‘That Might Be an Issue’—Thierry Henry Highlights Major Arsenal Weakness Masked by Biggest Strength

Arsenal legend Thierry Henry has highlighted the current team’s lack of creativity as a potential problem that could prevent them going all the way in the Champions League this season.
The Gunners have already put in the hard yards in the Premier League, with a first title in 22 years within reach, as long as there is no late collapse. But Mikel Arteta’s team is also trying to make history by claiming a maiden Champions League title.
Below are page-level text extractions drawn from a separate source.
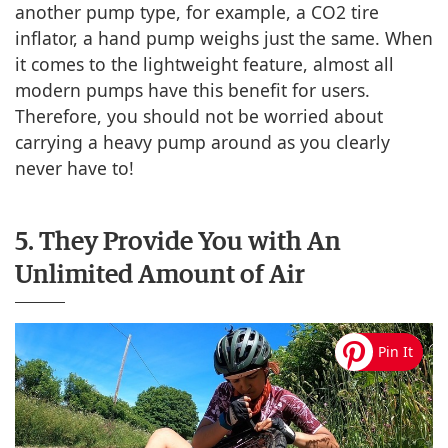
another pump type, for example, a CO2 tire
inflator, a hand pump weighs just the same. When
it comes to the lightweight feature, almost all
modern pumps have this benefit for users.
Therefore, you should not be worried about
carrying a heavy pump around as you clearly
never have to!
5. They Provide You with An
Unlimited Amount of Air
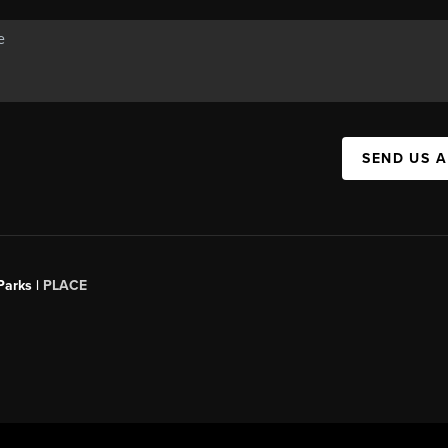
SEND US 
Parks |
PLACE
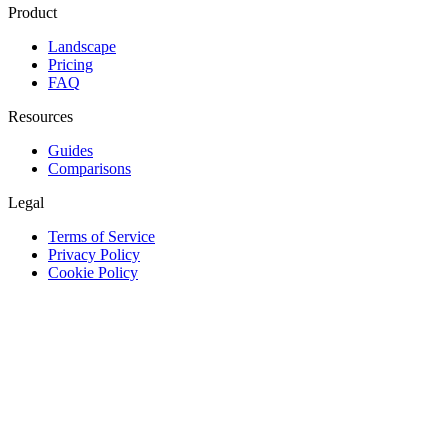
Product
Landscape
Pricing
FAQ
Resources
Guides
Comparisons
Legal
Terms of Service
Privacy Policy
Cookie Policy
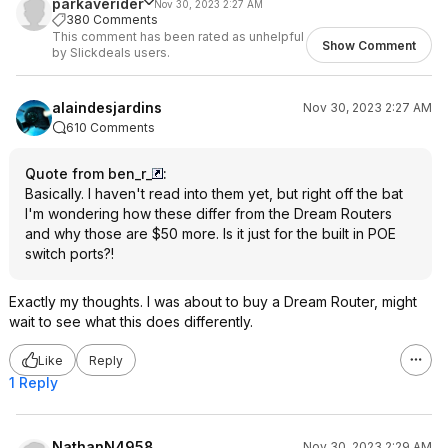
parkaverider
Nov 30, 2023 2:27 AM
380 Comments
This comment has been rated as unhelpful
Show Comment
by Slickdeals users.
alaindesjardins
Nov 30, 2023 2:27 AM
610 Comments
Quote from ben_r_
:
Basically. I haven't read into them yet, but right off the bat
I'm wondering how these differ from the Dream Routers
and why those are $50 more. Is it just for the built in POE
switch ports?!
Exactly my thoughts. I was about to buy a Dream Router, might
wait to see what this does differently.
Like
Reply
1 Reply
NathanN4958
Nov 30, 2023 2:29 AM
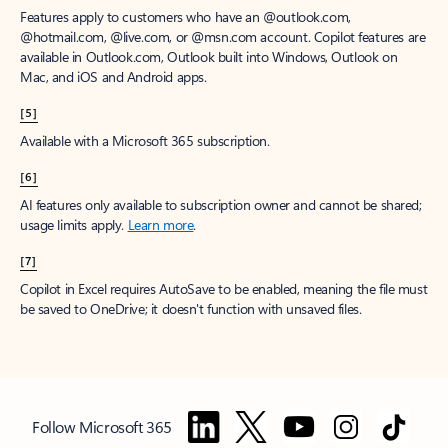
Features apply to customers who have an @outlook.com,
@hotmail.com, @live.com, or @msn.com account. Copilot features are
available in Outlook.com, Outlook built into Windows, Outlook on
Mac, and iOS and Android apps.
[5]
Available with a Microsoft 365 subscription.
[6]
AI features only available to subscription owner and cannot be shared;
usage limits apply.
Learn more
.
[7]
Copilot in Excel requires AutoSave to be enabled, meaning the file must
be saved to OneDrive; it doesn't function with unsaved files.
Follow Microsoft 365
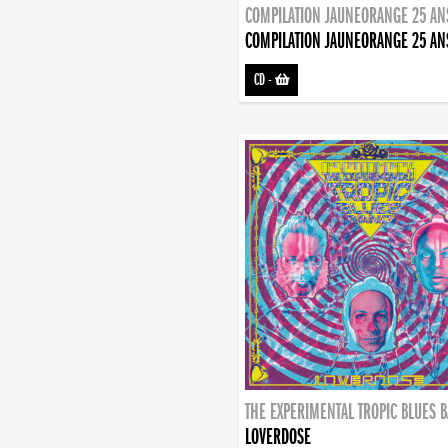
COMPILATION JAUNEORANGE 25 AN
COMPILATION JAUNEORANGE 25 AN
CD
-
THE EXPERIMENTAL TROPIC BLUES 
LOVERDOSE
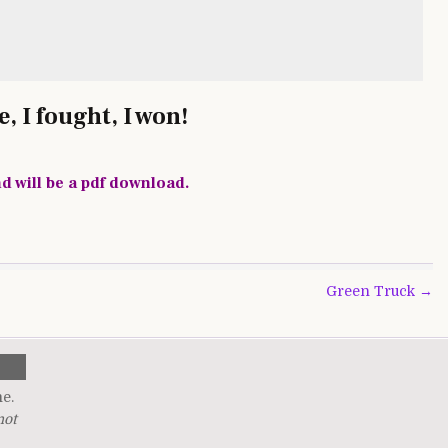
, I fought, I won!
nd will be a pdf download.
Green Truck →
me.
not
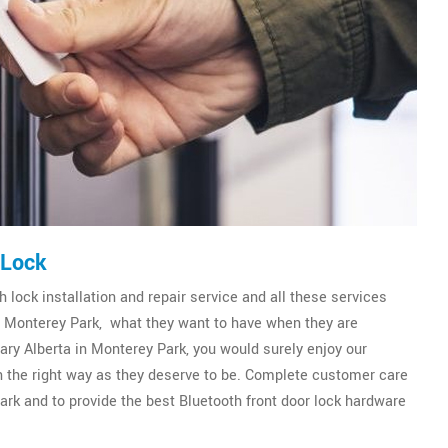
 Lock
 lock installation and repair service and all these services
of Monterey Park, what they want to have when they are
ry Alberta in Monterey Park, you would surely enjoy our
 in the right way as they deserve to be. Complete customer care
ark and to provide the best Bluetooth front door lock hardware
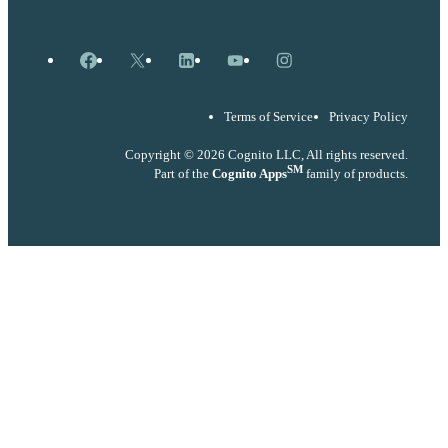
Facebook
X
LinkedIn
YouTube
Instagram
Terms of Service
Privacy Policy
Copyright © 2026 Cognito LLC, All rights reserved.
SM
Part of the
Cognito Apps
family of products.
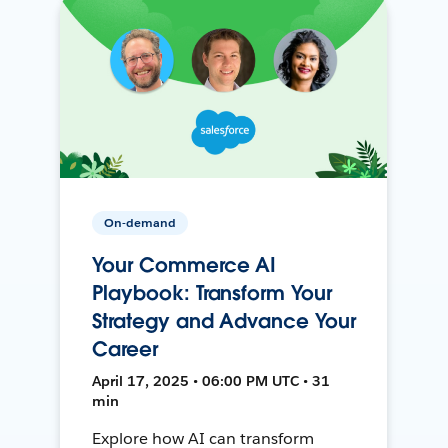
On-demand
Your Commerce AI
Playbook: Transform Your
Strategy and Advance Your
Career
April 17, 2025 • 06:00 PM UTC • 31
min
Explore how AI can transform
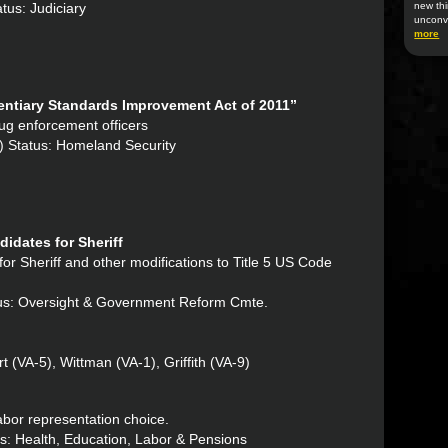
tus: Judiciary
new thi
unconv
more
ntiary Standards Improvement Act of 2011”
drug enforcement officers
) Status: Homeland Security
idates for Sheriff
 for Sheriff and other modifications to Title 5 US Code
atus: Oversight & Government Reform Cmte.
 (VA-5), Wittman (VA-1), Griffith (VA-9)
 labor representation choice.
us: Health, Education, Labor & Pensions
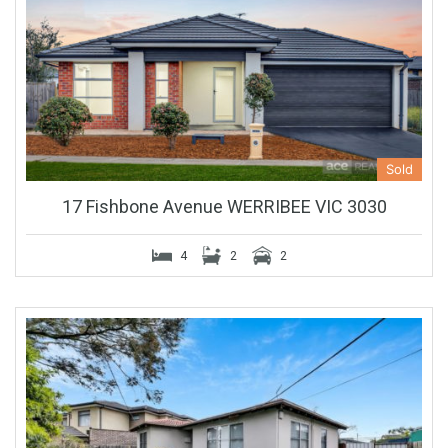
Sold
17 Fishbone Avenue WERRIBEE VIC 3030
4
2
2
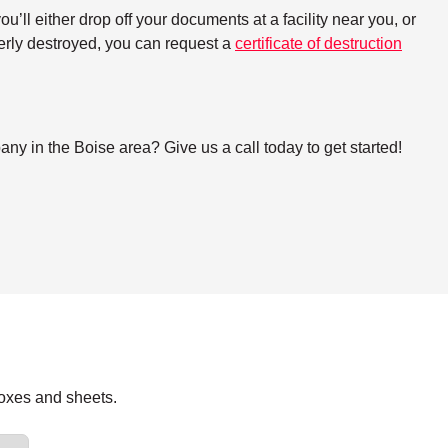
ll either drop off your documents at a facility near you, or
perly destroyed, you can request a
certificate of destruction
y in the Boise area? Give us a call today to get started!
boxes and sheets.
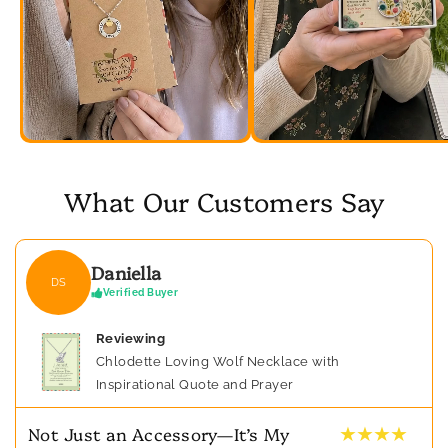
What Our Customers Say
Daniella
DS
Verified Buyer
Reviewing
Chlodette Loving Wolf Necklace with
Inspirational Quote and Prayer
★ ★ ★ ★
Not Just an Accessory—It’s My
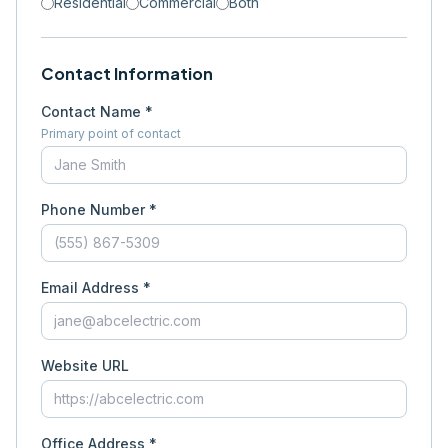
Residential
Commercial
Both
Contact Information
Contact Name *
Primary point of contact
Phone Number *
Email Address *
Website URL
Office Address *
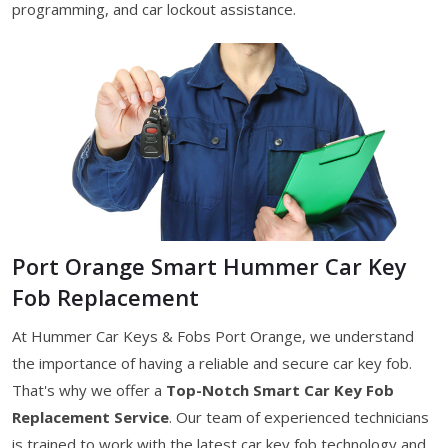
programming, and car lockout assistance.
Port Orange Smart Hummer Car Key
Fob Replacement
At Hummer Car Keys & Fobs Port Orange, we understand
the importance of having a reliable and secure car key fob.
That's why we offer a
Top-Notch Smart Car Key Fob
Replacement Service
. Our team of experienced technicians
is trained to work with the latest car key fob technology and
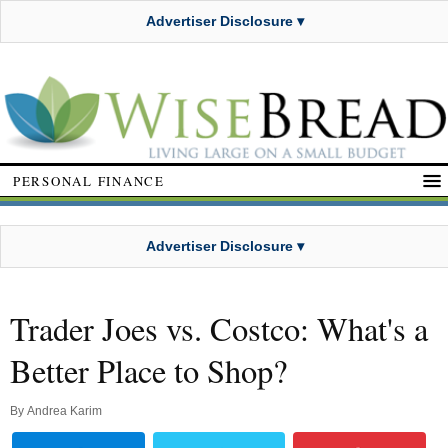
Advertiser Disclosure ▾
PERSONAL FINANCE
Advertiser Disclosure ▾
Trader Joes vs. Costco: What's a
Better Place to Shop?
By
Andrea Karim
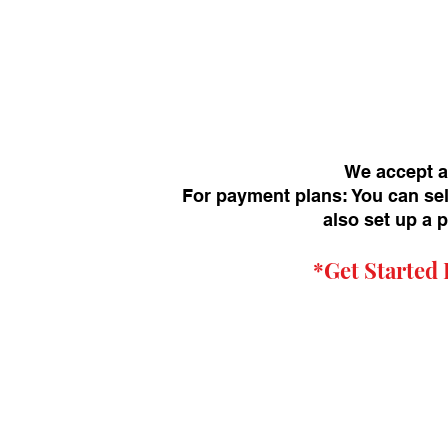
We accept a
For payment plans: You can sel
also set up a 
*Get
Started 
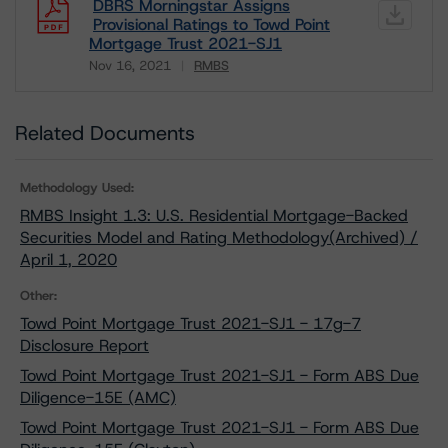
DBRS Morningstar Assigns
Provisional Ratings to Towd Point
Mortgage Trust 2021-SJ1
Nov 16, 2021
RMBS
Download
Related Documents
Methodology Used:
RMBS Insight 1.3: U.S. Residential Mortgage-Backed
Securities Model and Rating Methodology(Archived) /
April 1, 2020
Other:
Towd Point Mortgage Trust 2021-SJ1 - 17g-7
Disclosure Report
Towd Point Mortgage Trust 2021-SJ1 - Form ABS Due
Diligence-15E (AMC)
Towd Point Mortgage Trust 2021-SJ1 - Form ABS Due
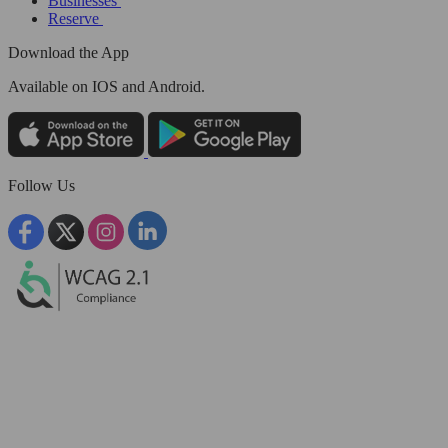
Businesses
Reserve
Download the App
Available
on IOS and Android.
Follow Us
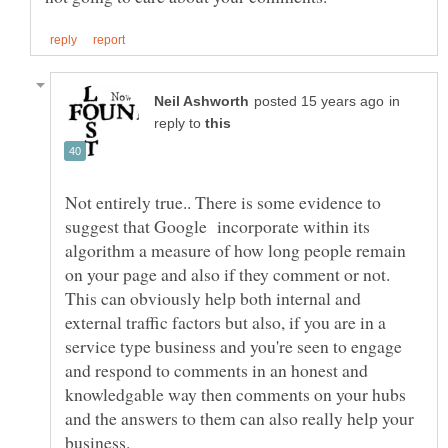
in
reply to
Not entirely true.. There is some evidence to
suggest that Google incorporate within its
algorithm a measure of how long people remain
on your page and also if they comment or not.
This can obviously help both internal and
external traffic factors but also, if you are in a
service type business and you're seen to engage
and respond to comments in an honest and
knowledgable way then comments on your hubs
and the answers to them can also really help your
Arsenal are unbeaten in European competition this season and make it difficult for any opponent facing them. They hold a narrow 1–0 aggregate lead over Sporting CP after the first leg of the quarterfinal this week, but it was a gritty, attritional kind of performance.
On another night, without the heroics of David Raya, Sporting might have had a comfortable advantage to take into the second leg. Henry’s point is that Arsenal aren’t offering much more than a strong defense. If that weakness is left exposed, they could be done for.
“If the defense doesn’t work, I don’t think [Arsenal] are creating enough at times to be able to hurt teams and that might be an issue,” the Frenchman said on CBS Sports.
“There wasn’t much in the [Sporting] game or a lot of creativity but they did what they had to do. They won away from home, let’s see what happens at the Emirates.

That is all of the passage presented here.